**THE TASK:** Find the line below with "couples, working families" and the line with "select p.products_id, p.products_image, pd.products_name". Output exactly those lines and everything between them, leaving out the pictures.

**INPUT MATERIAL:**

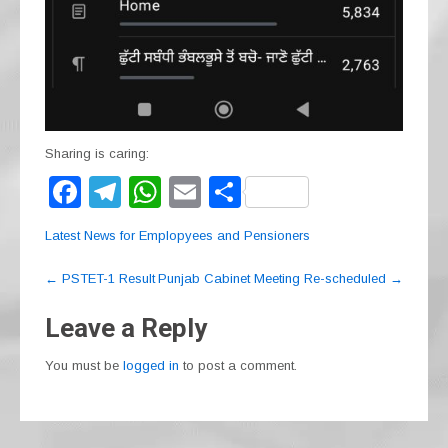
Sharing is caring:
F
T
W
E
S
a
el
h
m
h
Latest News for Emplopyees and Pensioners
c
e
at
ail
ar
Post
e
gr
s
e
←
PSTET-1 Result
Punjab Cabinet Meeting Re-scheduled
→
navigation
b
a
A
Leave a Reply
o
m
p
You must be
logged in
to post a comment.
o
p
k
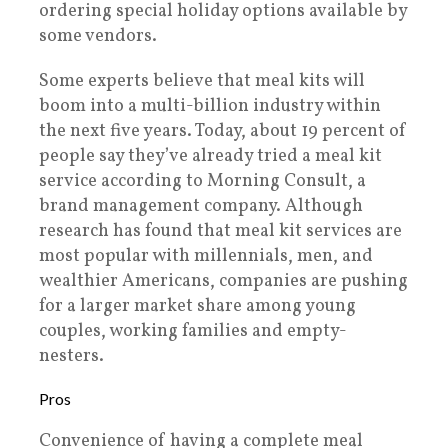
ordering special holiday options available by
some vendors.
Some experts believe that meal kits will
boom into a multi-billion industry within
the next five years. Today, about 19 percent of
people say they’ve already tried a meal kit
service according to Morning Consult, a
brand management company. Although
research has found that meal kit services are
most popular with millennials, men, and
wealthier Americans, companies are pushing
for a larger market share among young
couples, working families and empty-
nesters.
Pros
Convenience of having a complete meal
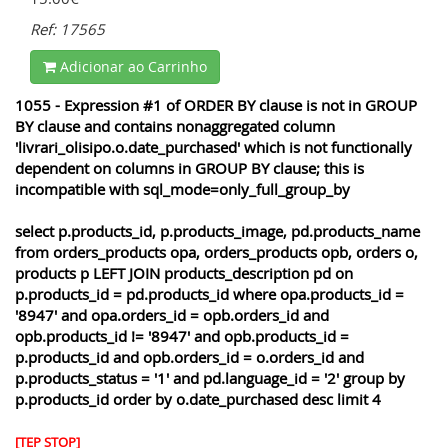
Ref: 17565
Adicionar ao Carrinho
1055 - Expression #1 of ORDER BY clause is not in GROUP
BY clause and contains nonaggregated column
'livrari_olisipo.o.date_purchased' which is not functionally
dependent on columns in GROUP BY clause; this is
incompatible with sql_mode=only_full_group_by
select p.products_id, p.products_image, pd.products_name
from orders_products opa, orders_products opb, orders o,
products p LEFT JOIN products_description pd on
p.products_id = pd.products_id where opa.products_id =
'8947' and opa.orders_id = opb.orders_id and
opb.products_id != '8947' and opb.products_id =
p.products_id and opb.orders_id = o.orders_id and
p.products_status = '1' and pd.language_id = '2' group by
p.products_id order by o.date_purchased desc limit 4
[TEP STOP]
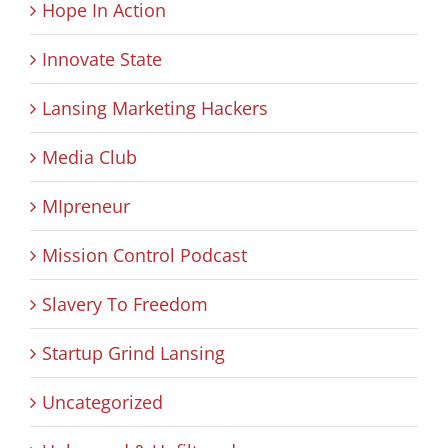
Hope In Action
Innovate State
Lansing Marketing Hackers
Media Club
MIpreneur
Mission Control Podcast
Slavery To Freedom
Startup Grind Lansing
Uncategorized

**SOLUTION:**
couples, working families and empty-
nesters.
Pros
Convenience of having a complete meal
Ref: 17565
Adicionar ao Carrinho
1055 - Expression #1 of ORDER BY clause is not in GROUP
BY clause and contains nonaggregated column
'livrari_olisipo.o.date_purchased' which is not functionally
dependent on columns in GROUP BY clause; this is
incompatible with sql_mode=only_full_group_by
select p.products_id, p.products_image, pd.products_name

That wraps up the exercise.